Allison Beese, associate professor of materials science and engineering and mechanical engineering, is also working toward quality control in metals. Beese, who directs Penn State’s Additive Manufacturing & Design Graduate Program, focuses much of her research on functionally graded materials, which combine materials with different attributes to achieve desired properties.
Beese also examines the relationships between temperature, microstructure, and mechanical properties related to the printing process. When additively manufacturing metals, for example, the raw material fed into the printer is often in the form of a metallic powder or wire feedstock. These materials are melted with a laser or electron beam, and as each layer of the desired object is added, it cools and solidifies and fuses to the layer below. This process introduces rapid heating and cooling cycles, resulting in microstructures within the material that differ drastically from those seen in cast or wrought counterparts. “To reliably use metals in structural applications, their mechanical properties must be understood and be predictable,” said Beese. “My lab’s work may ultimately aid in defining metrics for quality control and repeatability, and lead to the development of new materials.”

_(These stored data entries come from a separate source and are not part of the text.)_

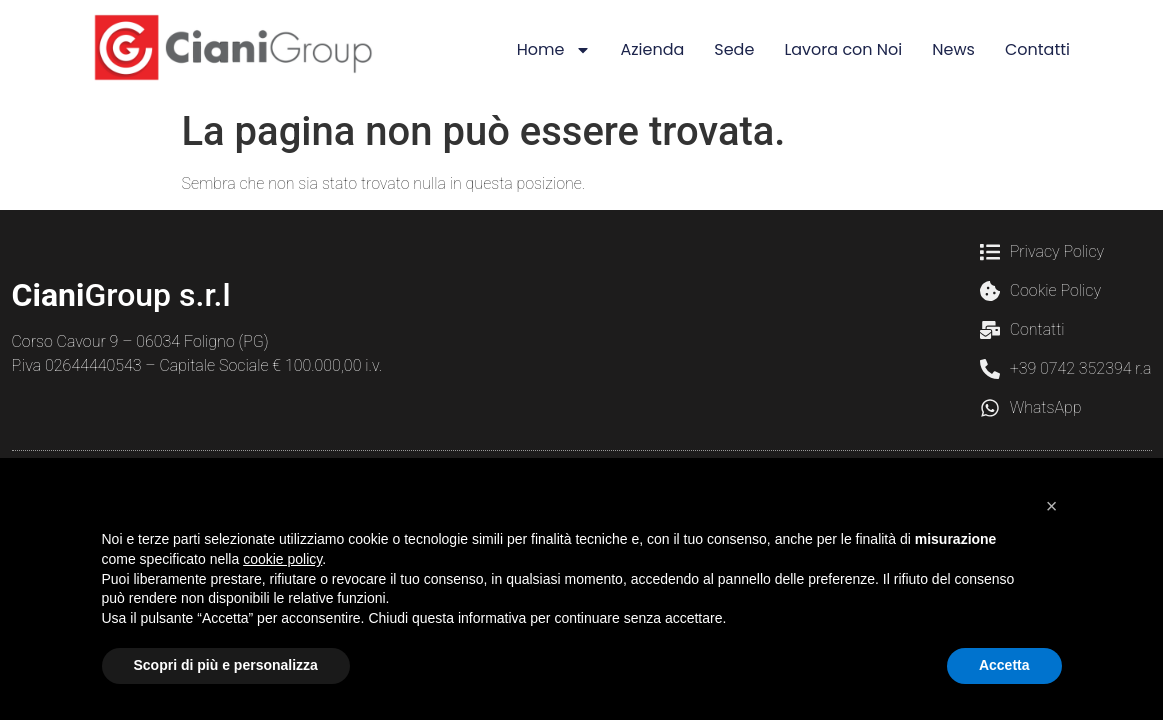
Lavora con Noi (843, 49)
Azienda (653, 49)
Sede (734, 49)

While safety and quality are top priorities as more and more consumer and industrial products are manufactured this way, 3D printing with multiple materials is another promising area for future research. “If we want to print a house, currently we print the concrete, but leave spaces for the windows,” Simpson explained. “Could we just switch to a transparent polymer during the process of putting in the concrete to get a window?”
The digital nature of additive manufacturing means that 5G, the next generation of wireless network technology, will create new opportunities for remote monitoring and operation, Simpson says. “Our hope is to build a 5G testbed on campus that will serve as a platform to develop, deploy, and test new protocols for additive manufacturing and other digital manufacturing technologies.” With 5G in place, he said, “We can open up entirely new avenues for quality assurance and quality control.”

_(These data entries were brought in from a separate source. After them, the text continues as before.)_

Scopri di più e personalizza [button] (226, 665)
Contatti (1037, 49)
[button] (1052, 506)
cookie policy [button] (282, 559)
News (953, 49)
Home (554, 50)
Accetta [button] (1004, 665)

From the custom watches that are already available to the artificial organs being tested for the future, 3D printing and additive manufacturing is allowing us to produce traditional products more affordably and sustainably and to create entirely new products that may transform the way we travel, build homes, and manage our health. At Penn State, researchers are using the technology in novel and exciting ways that are already impacting the world.
“Our faculty and students are working directly with industry to help solve real-world problems,” said Simpson. “It’s very exciting to be at the leading edge of the additive revolution at Penn State, and our ability to collaborate so easily strengthens our impact far beyond what any of us could do alone.”